(Exercise): Each line of the listing that contains "сайте" should be found and copied.

Top of Records supplied

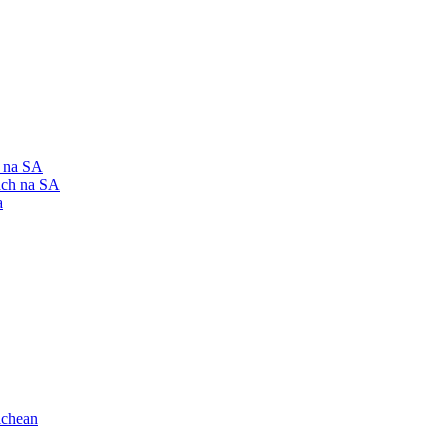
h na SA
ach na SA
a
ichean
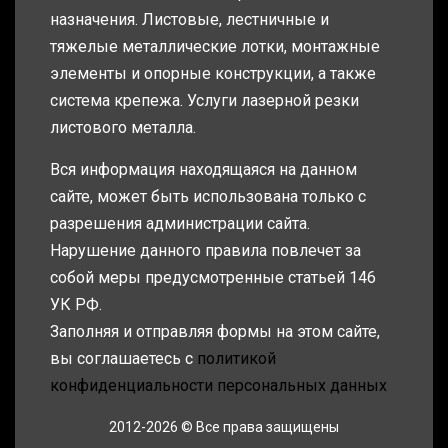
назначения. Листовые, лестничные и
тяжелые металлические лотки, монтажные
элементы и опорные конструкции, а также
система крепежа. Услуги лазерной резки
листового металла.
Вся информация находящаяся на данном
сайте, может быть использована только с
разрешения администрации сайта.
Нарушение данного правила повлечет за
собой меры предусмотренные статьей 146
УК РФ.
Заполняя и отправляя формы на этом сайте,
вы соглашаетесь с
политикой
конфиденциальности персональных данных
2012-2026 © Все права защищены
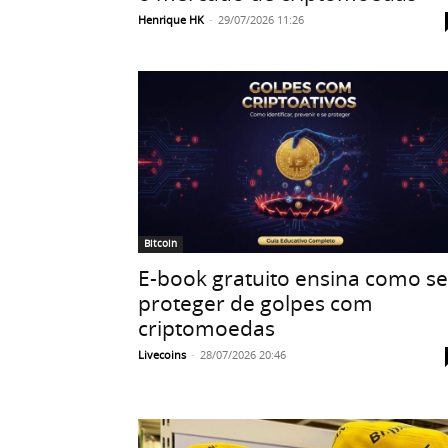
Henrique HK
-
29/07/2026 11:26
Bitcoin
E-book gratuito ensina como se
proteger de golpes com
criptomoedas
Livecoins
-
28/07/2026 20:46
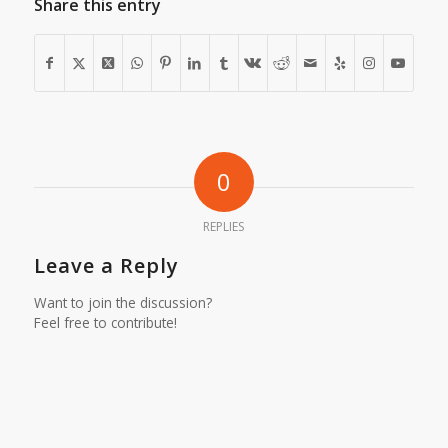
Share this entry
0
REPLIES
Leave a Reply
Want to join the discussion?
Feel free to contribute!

Bottom of Records supplied

(Answer for the task):
сайте, может быть использована только с
Заполняя и отправляя формы на этом сайте,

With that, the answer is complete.